The problem.
Please repeat only these lines, exactly: the one containing "Découvrez nos contributeurs" and all that come after it in the material.

[Given data Boundary: Start]

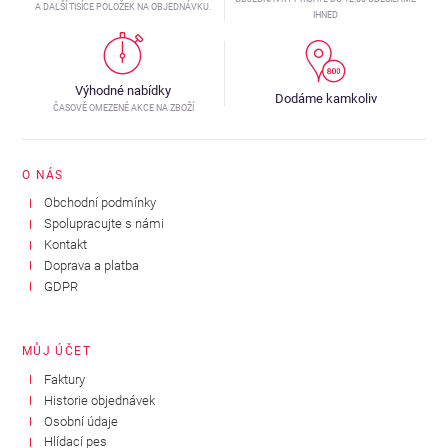
A DALŠÍ TISÍCE POLOŽEK NA OBJEDNÁVKU.
IHNED
Výhodné nabídky
Dodáme kamkoliv
ČASOVĚ OMEZENÉ AKCE NA ZBOŽÍ
O NÁS
Obchodní podmínky
Spolupracujte s námi
Kontakt
Doprava a platba
GDPR
MŮJ ÚČET
Faktury
Historie objednávek
Osobní údaje
Hlídací pes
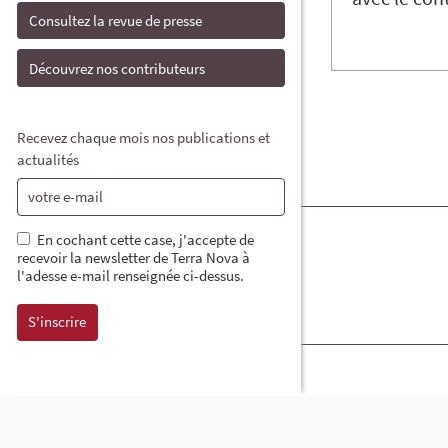
Consultez la revue de presse
Découvrez nos contributeurs
Recevez chaque mois nos publications et
actualités
En cochant cette case, j'accepte de
recevoir la newsletter de Terra Nova à
l'adesse e-mail renseignée ci-dessus.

[Given data Boundary: End]

Output below.
Découvrez nos contributeurs
Recevez chaque mois nos publications et
actualités
En cochant cette case, j'accepte de
recevoir la newsletter de Terra Nova à
l'adesse e-mail renseignée ci-dessus.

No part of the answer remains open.